2 level of parallel

I am confuse with a problem, I want to know if we can do the following:

I have an algorithm and it should run in parallel:
if we have and “array a” , and for each element in this array it will execute the kernel code, - this is OK for me- , but if I have 3 different data for “array a”, how we can run 3 set of a in parallel, so here we have two level of parallel:
1.element of a are executing code in parallel
2. 3 different a (run a on three different data set)

hope that was clear.

Hello alhowaidi!
Lets say that you have AxB amount of elements in a, that is a[A][B]. Instead of creating 3 different a, you could add all items to a by expanding it to be a[3A][3B] (or a[3A-1][3B-1] if you start at a[0][0]).

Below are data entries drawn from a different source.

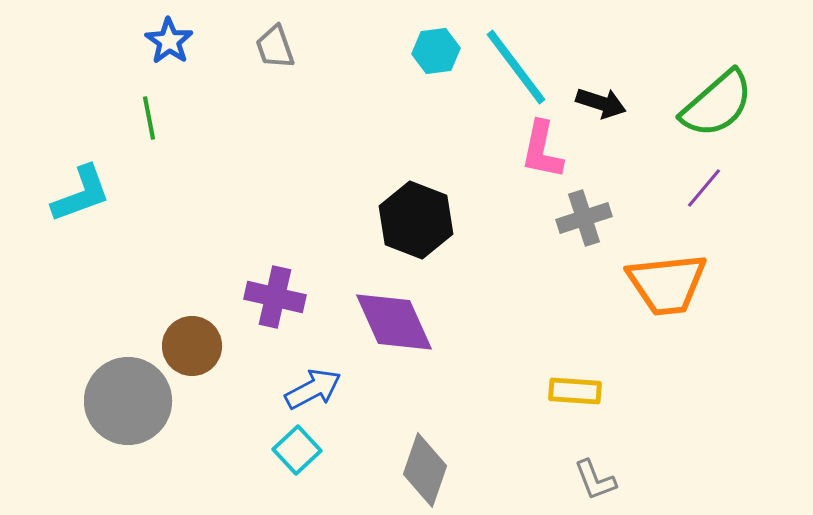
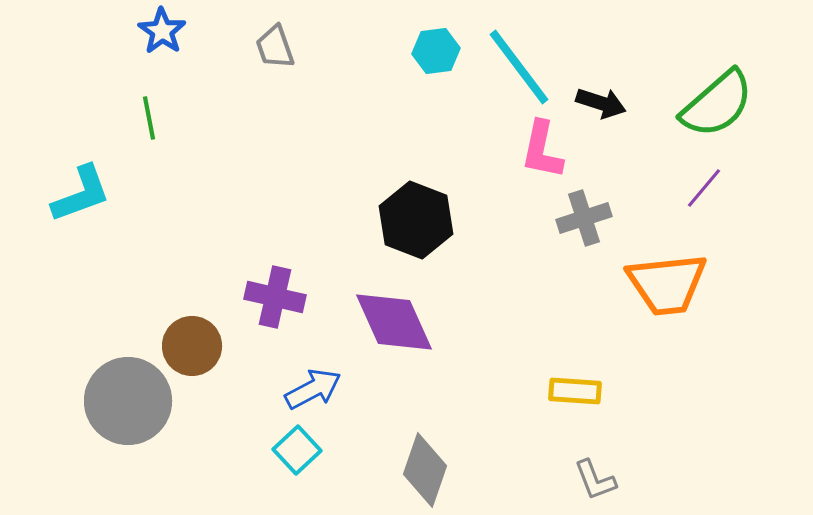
blue star: moved 7 px left, 10 px up
cyan line: moved 3 px right
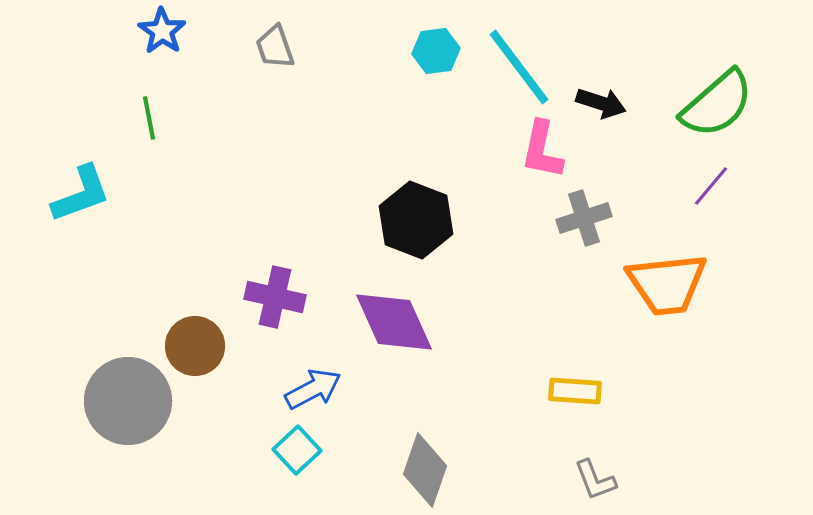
purple line: moved 7 px right, 2 px up
brown circle: moved 3 px right
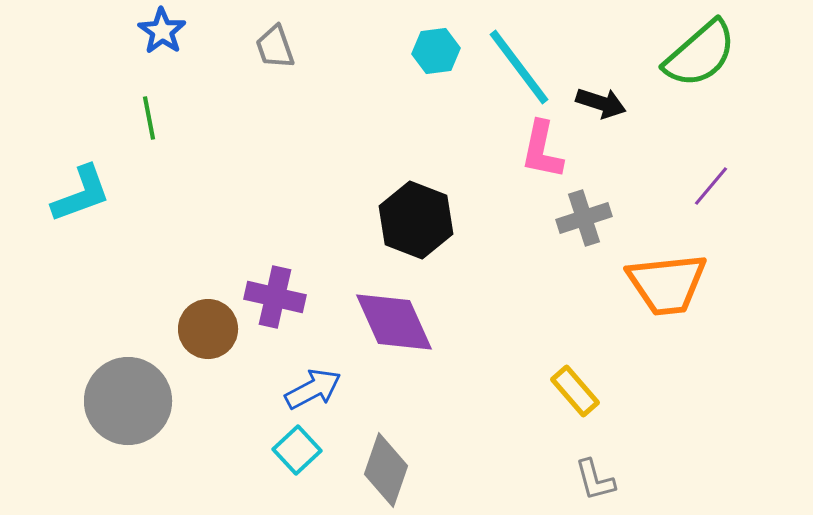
green semicircle: moved 17 px left, 50 px up
brown circle: moved 13 px right, 17 px up
yellow rectangle: rotated 45 degrees clockwise
gray diamond: moved 39 px left
gray L-shape: rotated 6 degrees clockwise
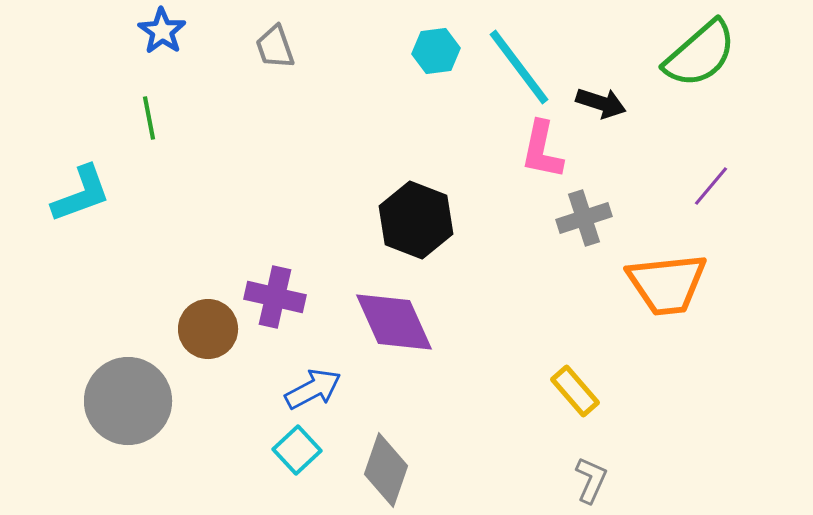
gray L-shape: moved 4 px left; rotated 141 degrees counterclockwise
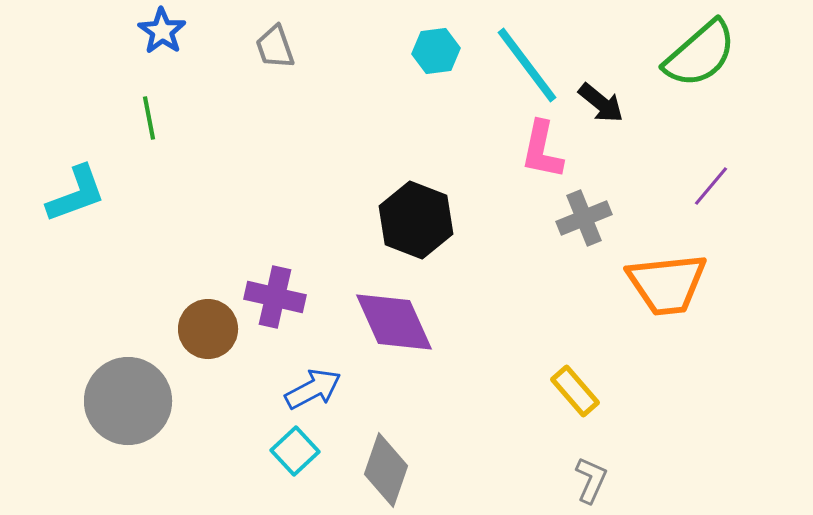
cyan line: moved 8 px right, 2 px up
black arrow: rotated 21 degrees clockwise
cyan L-shape: moved 5 px left
gray cross: rotated 4 degrees counterclockwise
cyan square: moved 2 px left, 1 px down
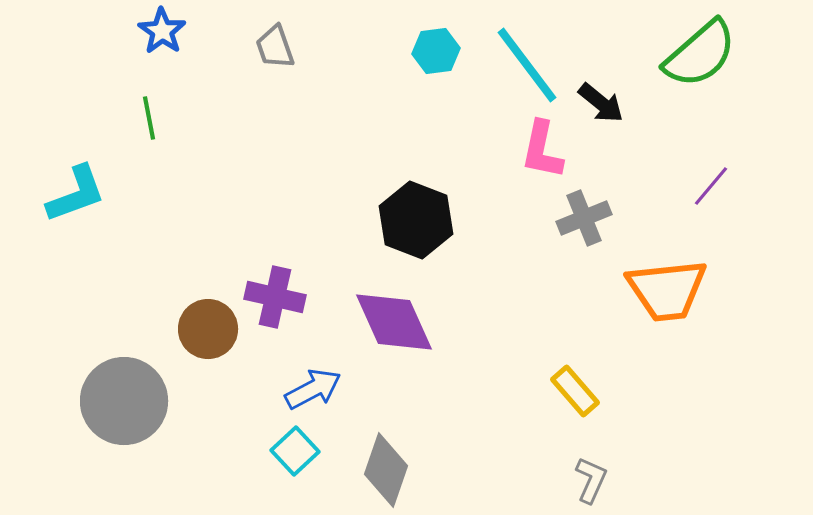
orange trapezoid: moved 6 px down
gray circle: moved 4 px left
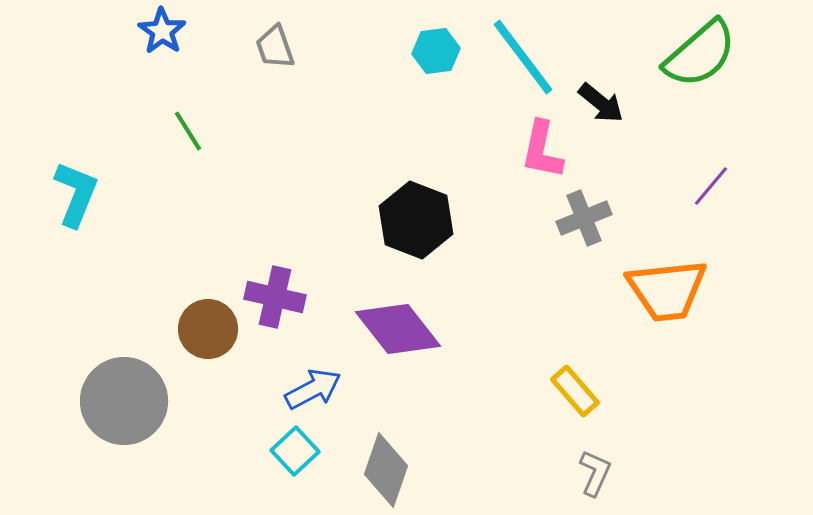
cyan line: moved 4 px left, 8 px up
green line: moved 39 px right, 13 px down; rotated 21 degrees counterclockwise
cyan L-shape: rotated 48 degrees counterclockwise
purple diamond: moved 4 px right, 7 px down; rotated 14 degrees counterclockwise
gray L-shape: moved 4 px right, 7 px up
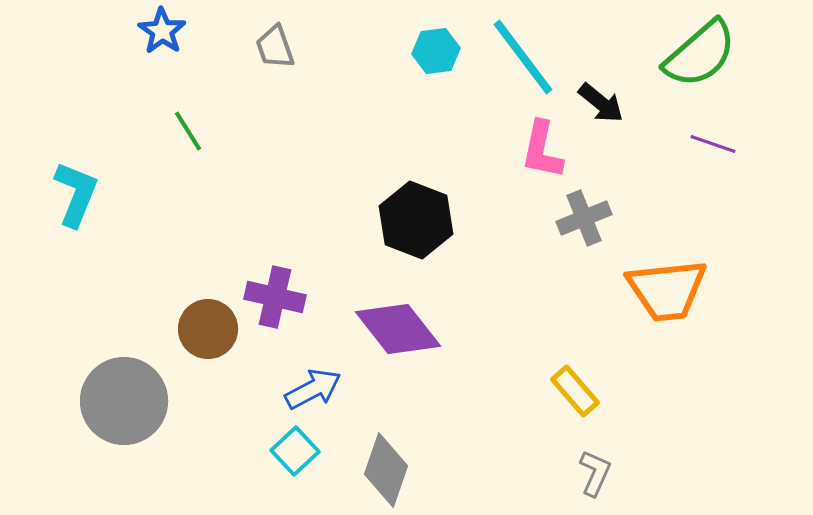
purple line: moved 2 px right, 42 px up; rotated 69 degrees clockwise
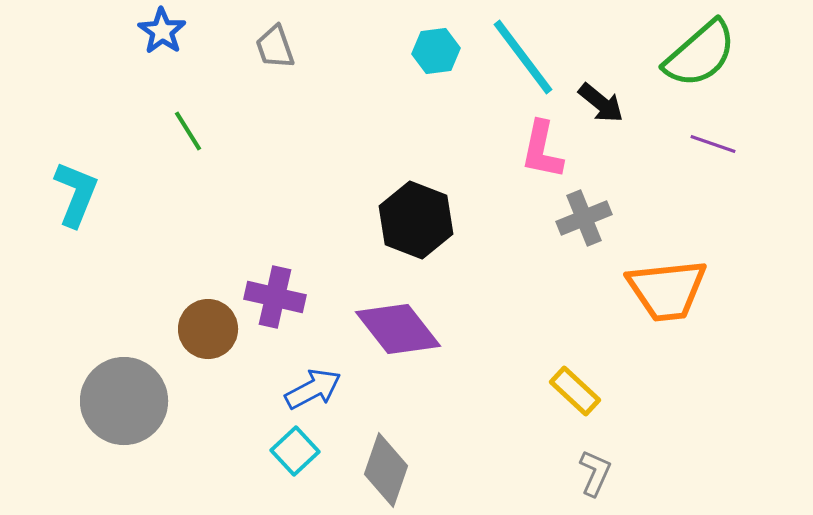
yellow rectangle: rotated 6 degrees counterclockwise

What you want to do then is to use clever offset for your threads so that the first set of threads access a[0][0] to a[A-1][B-1], the second set of threads access a[A][B] to a[2A-1][2B-1], the third set access a[2A][2B] to a[3A-1][3B-1].

Are you familiar with how to use work groups or 2D/3D NDRange? If so, the offset could be very easily calculated.

Please let me know if something is unclear or need further explanation.

From the sounds of what you are trying to do, you’d need a unique GPU for each a that you want to process simultaneously. I have had success with transferring data and processing a kernel simultaneously with 1 GPU (2 contexts).

Hello omgi,

I will put a code here, ‘a’ is 2 dim array a[row][col], and C[row] is one dimensional array, if I want to execute the kernel on 3 different data for a and C, so its only expanding a[row][col] and C to contain the 3 arrays? and can you give more explanation please about calculating the offset?

__kernel void test(const __global float* a ,

                    const __global float * C,                        

		__global float * Output,                        

                    const int col)


const int ar = get_local_id(0);

float sum=0;

for(int j=0;j<col; ++j)


sum += C[j] * a[ar*col+j];